Source data

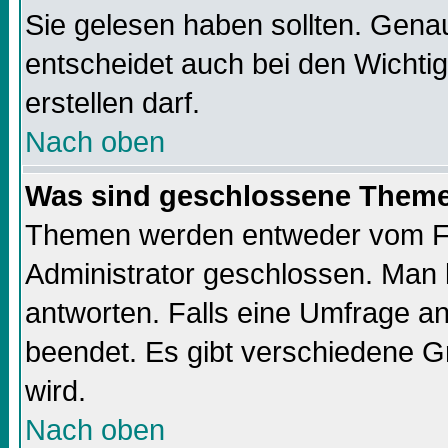
Sie gelesen haben sollten. Gena
entscheidet auch bei den Wichti
erstellen darf.
Nach oben
Was sind geschlossene Them
Themen werden entweder vom F
Administrator geschlossen. Man 
antworten. Falls eine Umfrage a
beendet. Es gibt verschiedene 
wird.
Nach oben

Exercise —
Your job is to transcribe the entries above exactly; skip the pictures.

Result of the task —
Sie gelesen haben sollten. Gena
entscheidet auch bei den Wichti
erstellen darf.
Nach oben
Was sind geschlossene Them
Themen werden entweder vom F
Administrator geschlossen. Man 
antworten. Falls eine Umfrage a
beendet. Es gibt verschiedene 
wird.
Nach oben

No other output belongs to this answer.